野球選手は事業税を払わない

第2条 (目的) 選手がプロフェッショナル野球選手として特殊技能による稼働を球団のために行なうことを、本契約の目的として球団は契約を申し込み、選手はこの申し込みを承諾する。

第3条 (参稼報酬) 球団は選手にたいし、選手の2月1日から11月30日までの間の稼働にたいする参加報酬として金・・・・・・円(消費税及び地方消費税・・・・・・円を含む)を次の方法で支払う。

 

野球を好きな税理士雑談をした。その時に、野球選手は個人事業主で事業税を払っているのかが話題になった。

『事業税とは、事業を行っていることにかかる税金で、事業を行う場合、公共施設を利用するなど、公共サービスの恩恵を受けている、そのための費用の一部分を、事業者が負担するという目的で徴収される』。

 

事業税を徴収するか都税事務所に電話したところ、『野球選手は事業税を払わなくて良いのです』と回答を頂いた。
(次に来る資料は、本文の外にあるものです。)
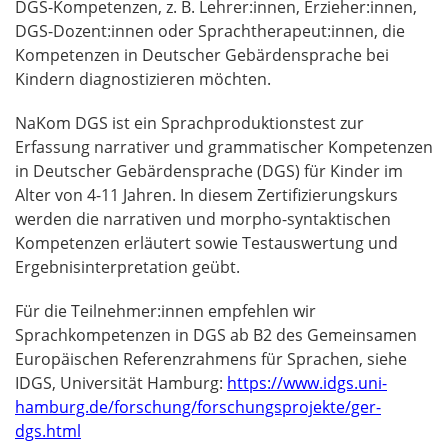
DGS-Kompetenzen, z. B. Lehrer:innen, Erzieher:innen,
DGS-Dozent:innen oder Sprachtherapeut:innen, die
Kompetenzen in Deutscher Gebärdensprache bei
Kindern diagnostizieren möchten.
NaKom DGS ist ein Sprachproduktionstest zur
Erfassung narrativer und grammatischer Kompetenzen
in Deutscher Gebärdensprache (DGS) für Kinder im
Alter von 4-11 Jahren.
In diesem Zertifizierungskurs
werden die narrativen und morpho-syntaktischen
Kompetenzen erläutert sowie Testauswertung und
Ergebnisinterpretation geübt.
Für die Teilnehmer:innen empfehlen wir
Sprachkompetenzen in DGS ab B2 des Gemeinsamen
Europäischen Referenzrahmens für Sprachen, siehe
IDGS, Universität Hamburg:
https://www.idgs.uni-
hamburg.de/forschung/forschungsprojekte/ger-
dgs.html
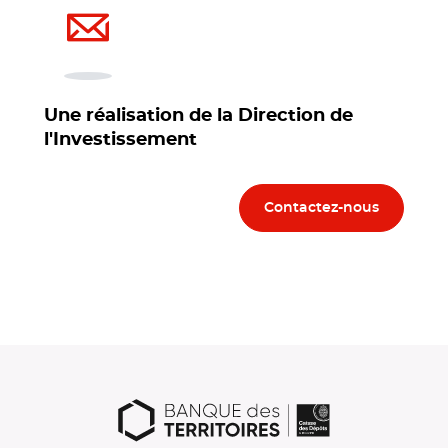
Une réalisation de la Direction de
l'Investissement
Contactez-nous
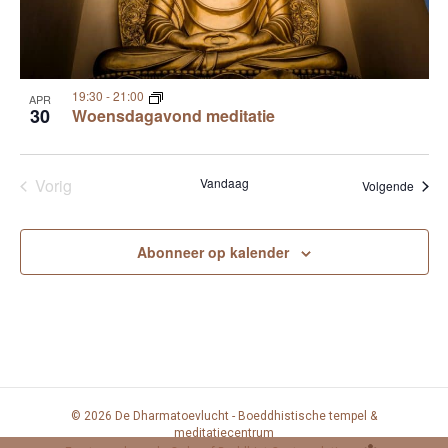
19:30
-
21:00
APR
30
Woensdagavond meditatie
Vorig
Vandaag
Evene
Volgende
Evenementen
Abonneer op kalender
© 2026 De Dharmatoevlucht - Boeddhistische tempel &
meditatiecentrum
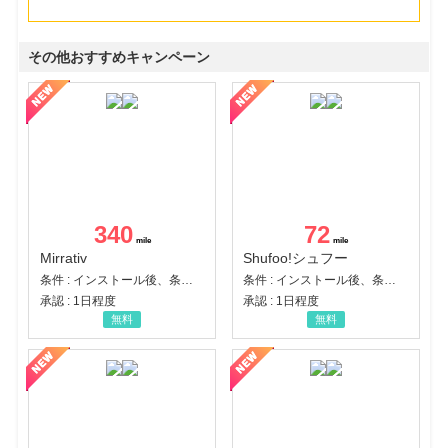
その他おすすめキャンペーン
340
72
Mirrativ
Shufoo!シュフー
条件 : インストール後、条件達成
条件 : インストール後、条件達成
承認 : 1日程度
承認 : 1日程度
無料
無料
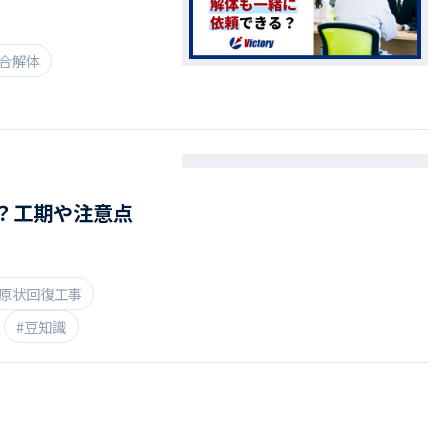
総合解体
？工期や注意点
#原状回復工事
#豆知識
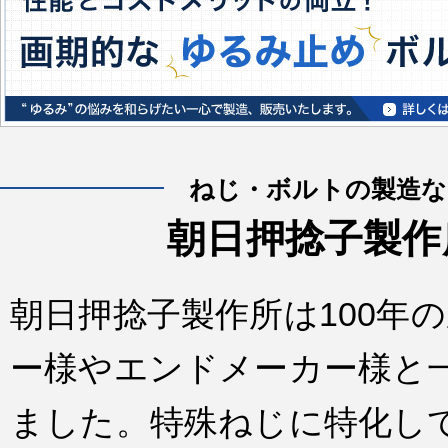
ねじ・ボルトの製造な
朝日押捻子製作
朝日押捻子製作所は100年
ー様やエンドメーカー様と
ました。特殊ねじに特化し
野球協約で定義されている球団に参加し得られる『参加報酬』は税制では事業ではないということだ。 野球選手は時速150㎞のボールを投げる技術、バットを一閃し100m以上ボールを飛ばす技術で参加報酬を得ているのだが、この技術を観客の前で披露するために公共のサービスの恩恵を受けてないと解釈されているのだ。

 

そこで、ドラフト指名された場合の契約金とは、球団が野球選手の特殊技術を活用することで得られかもしれない収益に対する報酬ではなく、人間そのものを球団が所有する商品として確保することに対する報酬であるのではないかと思った。

 

野球選手は特殊技術を披露して事業を行う存在ではなく、球団が所有する商品なのである。だから、事業税を払わなくて良いのだ。